The two curves cross over at some point, and almost the whole decision comes down to working out which side of that crossover you’re on. Before it, building your own is really an indulgence, and renting is the sensible, grown-up choice, so I wouldn’t let anyone make you feel amateurish for staying there. After it, carrying on gluing things together becomes the expensive and fragile option, even though it still feels cheap, because no invoice ever actually lands on your desk. That’s the point where owning starts to make proper sense.

I’ll say one thing about AI here (because everyone asks now). AI lowers the up-front cost of building, which moves that crossover point earlier, so more businesses can sensibly own something sooner than they could a few years ago. But it doesn’t move it to zero. The cost AI can’t take away is ownership: who actually understands the thing, who can change it when something breaks, who monitors it to spot when it stops working, and who’s accountable when it doesn’t behave. Code nobody fully understands is fragile, whoever wrote it.

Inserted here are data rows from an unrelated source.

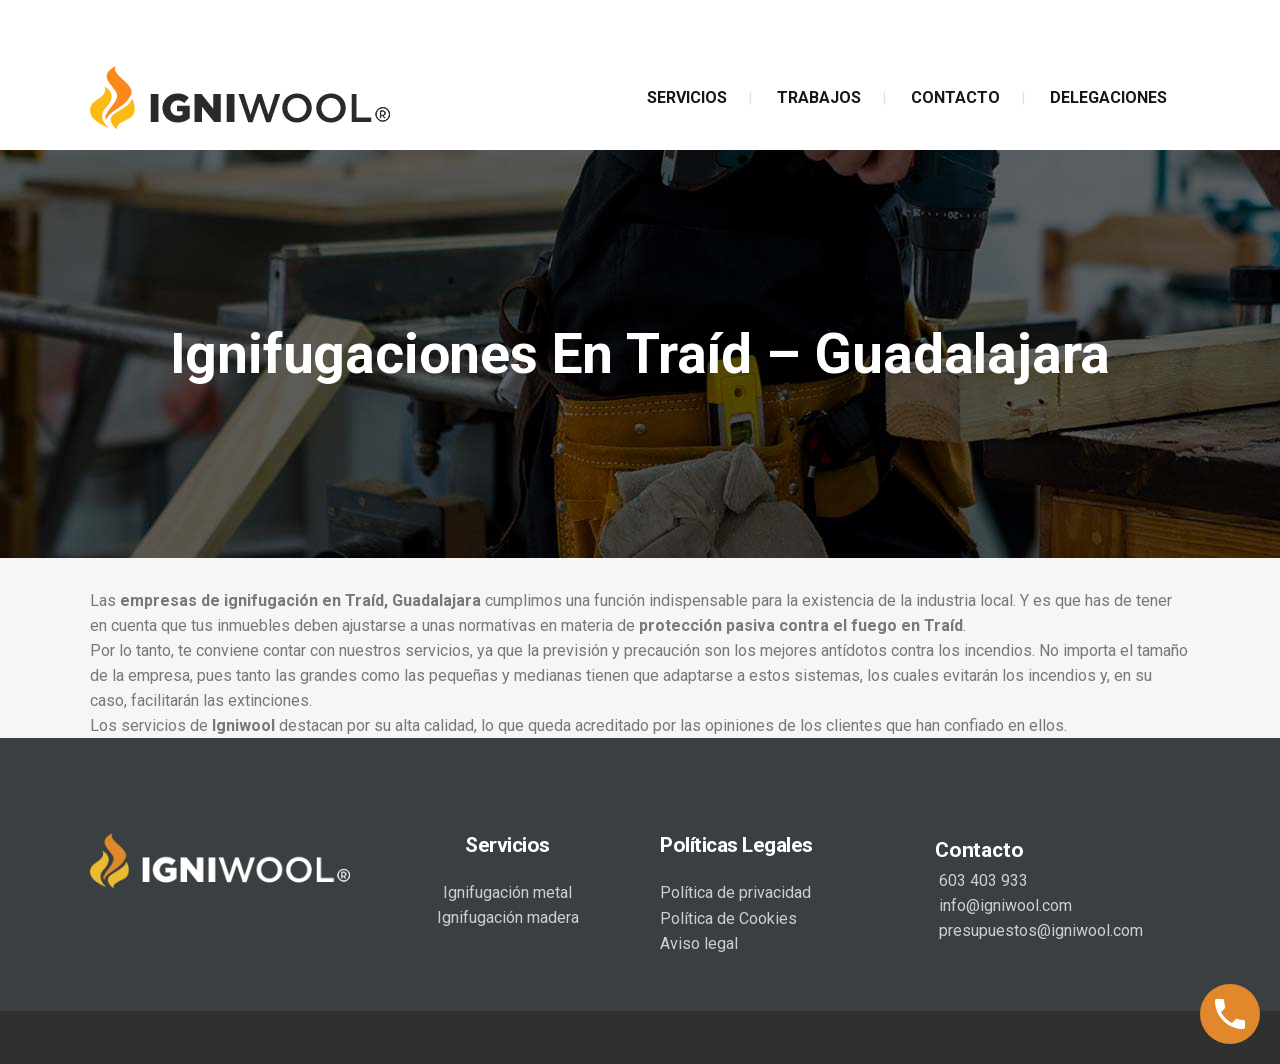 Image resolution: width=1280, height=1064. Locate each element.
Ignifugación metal (507, 892)
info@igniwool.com (1003, 905)
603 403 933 (981, 880)
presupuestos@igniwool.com (1039, 930)
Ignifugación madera (508, 917)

What this costs you in the end
A cost nobody is tracking doesn’t stay hidden forever. It just gets to choose its own moment to appear, and that moment is rarely a convenient one.
Somewhere in all those tools is something carrying real business weight. The system your orders run through, the place your customer list really lives, the integration that keeps your website and your stock in step. It works, so you stop thinking about it. The uncomfortable question is what happens on the day it needs to be thought about. If the one person who understood how it all hangs together has left the company, what do you do? And if the login sits with a supplier or a freelancer you’ve half forgotten about, who actually holds the keys to your own business?
When something important has been running on knowledge and access that sit outside the business, and nobody explicitly decided it should be that way, it will probably hurt at some point.
It was easier at the time, and then it was never anyone’s job to change. It surfaces at the worst moments: it can be when a system you interact with changes, or when your online shopfront goes down (a true story I once encountered). It can also be when a buyer or investor hires someone technical to take a good look under the hood before they acquire you or put money in, and they ask where all of this actually lives and who controls it. When the answer is a tangle of tools nobody fully controls and one person nobody can replace, that directly lowers what your business is worth. The glue that felt free for years turns out to have had a price all along, and you don’t get to choose when the bill lands.
The honest answer
So when someone tells me their software systems don’t talk to each other, my honest answer is that it usually isn’t a new tool they need, and it isn’t necessarily a big build either. Sometimes the right move is one fewer tool, used deliberately. Sometimes it’s a person bridging a gap on purpose. Sometimes, eventually, it really is building something of your own. What it always comes down to is deciding, deliberately, how these tools are meant to work together, and being honest about which rung of the ladder you’re actually standing on. That isn’t a software problem. It’s a decision waiting to be made, calmly, by the person running the business.